Problem details
In the material beneath, how many lines contain the word "Craft"? Give the count alone.

Task material
┄┄┄┄┄┄┄┄┄┄
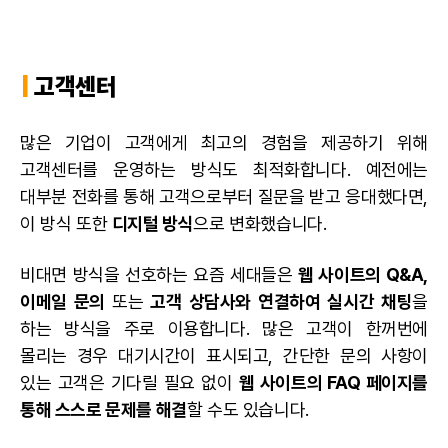
|
고객센터
많은 기업이 고객에게 최고의 경험을 제공하기 위해
고객센터를 운영하는 방식도 최적화합니다. 예전에는
대부분 전화를 통해 고객으로부터 질문을 받고 응대했다면,
이 방식 또한
디지털 방식
으로 변화했습니다.
비대면 방식을 선호하는 요즘 세대들은
웹 사이트의 Q&A,
이메일 문의
또는
고객 상담사와 연결하여 실시간 채팅
을
하는 방식을 주로 이용합니다. 많은 고객이 한꺼번에
몰리는 경우 대기시간이 표시되고, 간단한 문의 사항이
있는 고객은 기다릴 필요 없이
웹 사이트의 FAQ 페이지를
통해 스스로 문제를 해결
할 수도 있습니다.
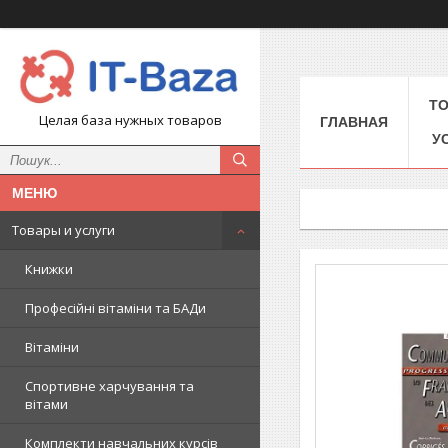
Т
Целая база нужных товаров
ГЛАВНАЯ
У
Товары и услуги
Книжки
Професійні вітаміни та БАДи
Вітаміни
Спортивне харчування та
вітами
Комплекти навчальних курсів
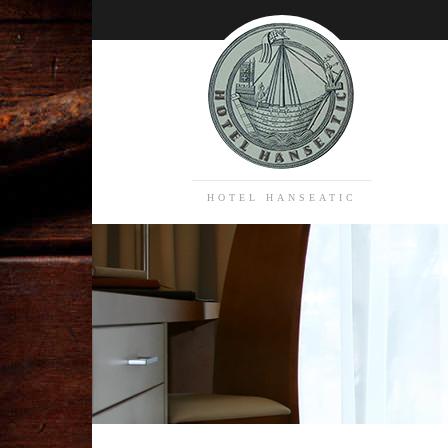
HOTEL HANSEATIC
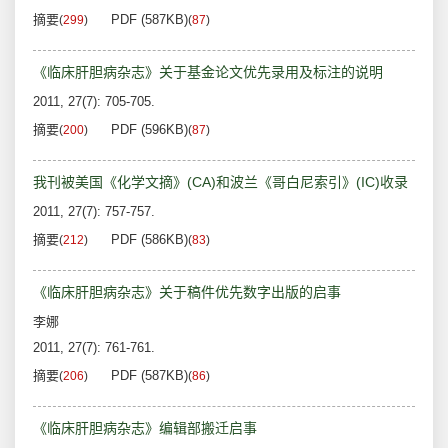
摘要
PDF (587KB)
(
299
)
(
87
)
《临床肝胆病杂志》关于基金论文优先录用及标注的说明
2011, 27(7): 705-705.
摘要
PDF (596KB)
(
200
)
(
87
)
我刊被美国《化学文摘》(CA)和波兰《哥白尼索引》(IC)收录
2011, 27(7): 757-757.
摘要
PDF (586KB)
(
212
)
(
83
)
《临床肝胆病杂志》关于稿件优先数字出版的启事
李娜
2011, 27(7): 761-761.
摘要
PDF (587KB)
(
206
)
(
86
)
《临床肝胆病杂志》编辑部搬迁启事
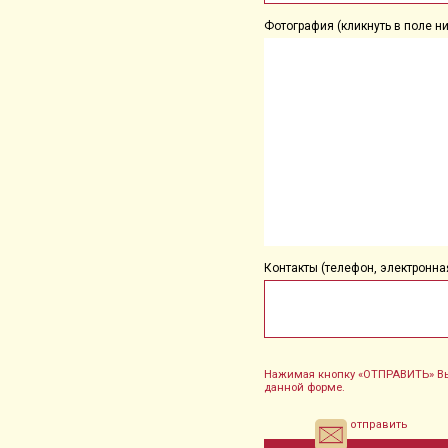
Фотография (кликнуть в поле ни
Контакты (телефон, электронная
Нажимая кнопку «ОТПРАВИТЬ» Вы
данной форме.
отправить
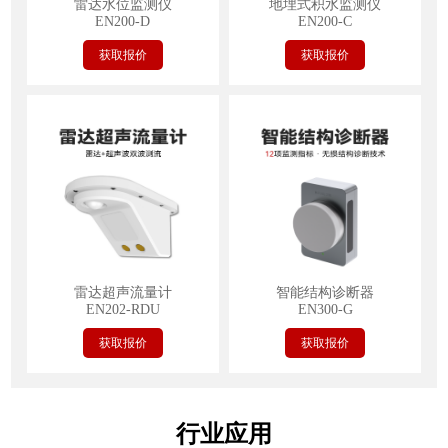
雷达水位监测仪
地埋式积水监测仪
EN200-D
EN200-C
获取报价
获取报价
雷达超声流量计
智能结构诊断器
EN202-RDU
EN300-G
获取报价
获取报价
行业应用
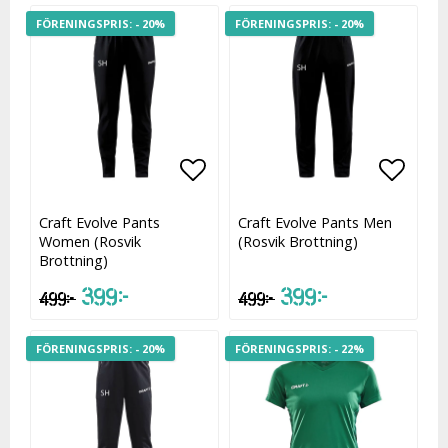
- 20%
- 20%
Lägg till i favoritlistan
Lägg till i favoritlistan
Lägg t
Lägg t
Craft Evolve Pants
Craft Evolve Pants Men
Women (Rosvik
(Rosvik Brottning)
Brottning)
399 kr
399 kr
499 kr
499 kr
- 20%
- 22%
┄┄┄┄┄┄┄┄┄┄
Response box
2